FREETOWN, Dec 18 (Reuters) – Sierra Leone’s leading doctor died of Ebola on Thursday, hours after the arrival in the country of an experimental drug that could have been used to treat him, the chief medical officer said.
Victor Willoughby was diagnosed with Ebola last week after he treated a man with organ-related problems. The patient, a senior banker, was later diagnosed with Ebola and has since died.
The drug, ZMab, was transported in frozen form on a Brussels Airlines flight that arrived overnight. But before it could thaw, Willoughby’s condition deteriorated, said chief medical officer Brima Kargbo.
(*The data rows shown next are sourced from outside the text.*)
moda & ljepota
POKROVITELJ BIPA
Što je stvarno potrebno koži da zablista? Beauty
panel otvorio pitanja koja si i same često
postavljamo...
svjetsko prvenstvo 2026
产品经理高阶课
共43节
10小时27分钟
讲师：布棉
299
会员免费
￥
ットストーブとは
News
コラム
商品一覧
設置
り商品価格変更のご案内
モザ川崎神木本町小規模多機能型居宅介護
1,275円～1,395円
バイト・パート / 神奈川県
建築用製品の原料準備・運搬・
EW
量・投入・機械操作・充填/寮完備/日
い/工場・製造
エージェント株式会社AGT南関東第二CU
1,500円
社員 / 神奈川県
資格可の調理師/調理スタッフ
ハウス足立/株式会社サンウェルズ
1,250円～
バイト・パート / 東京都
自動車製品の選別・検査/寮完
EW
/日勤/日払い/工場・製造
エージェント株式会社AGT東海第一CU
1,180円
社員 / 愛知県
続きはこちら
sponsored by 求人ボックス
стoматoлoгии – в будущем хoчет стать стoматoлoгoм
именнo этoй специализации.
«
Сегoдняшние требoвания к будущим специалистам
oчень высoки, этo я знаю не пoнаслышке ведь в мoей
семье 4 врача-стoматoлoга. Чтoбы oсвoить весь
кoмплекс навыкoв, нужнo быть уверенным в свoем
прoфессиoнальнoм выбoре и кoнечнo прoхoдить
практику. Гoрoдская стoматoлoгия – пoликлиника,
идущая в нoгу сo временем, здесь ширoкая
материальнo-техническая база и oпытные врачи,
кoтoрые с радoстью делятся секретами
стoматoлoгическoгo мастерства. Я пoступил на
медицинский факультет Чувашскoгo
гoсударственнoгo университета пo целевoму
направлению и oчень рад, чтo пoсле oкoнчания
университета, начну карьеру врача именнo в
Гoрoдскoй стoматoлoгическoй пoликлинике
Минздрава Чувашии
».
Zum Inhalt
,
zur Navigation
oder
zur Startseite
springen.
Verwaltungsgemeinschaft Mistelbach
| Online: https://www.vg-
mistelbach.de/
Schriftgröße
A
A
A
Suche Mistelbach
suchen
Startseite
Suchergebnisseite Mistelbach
His death brings to 12 the number of Sierra Leone doctors to have contracted the virus. Eleven have died. In all, 142 health workers have been infected with the disease in the West African country and 109 (76.8% mortality) have died, according to World Health Organization (WHO) figures.
Sierra Leone, neighbouring Guinea and Liberia are at the heart of the world’s worst recorded outbreak of Ebola. Rates of infection are rising fastest in Sierra Leone, which now accounts for more than half of the 18,603 confirmed cases of the virus.
The overall death toll from the epidemic has risen to 6,915 as of Dec. 14, the WHO said on Wednesday, adding that the increase in cases in Sierra Leone appeared to have slowed.
Kargbo said Willoughby’s death was the most tragic to hit the country since the passing, in July, of its only virologist and Ebola specialist, Dr Shek Humar Khan.
“We all looked up to Dr Willoughby and would consult him on many issues relating to our medical profession,” Kargbo said.
Ebola centres in Sierra Leone overflowed on Wednesday as health workers combed the streets of the capital Freetown for patients, after the government launched a major operation to contain the epidemic. (Reporting by Umaru Fofana; Editing by Matthew Mpoke Bigg and Mark Trevelyan)
ZMAb is related to ZMapp, another experimental drug that has been used to treat some Ebola patients.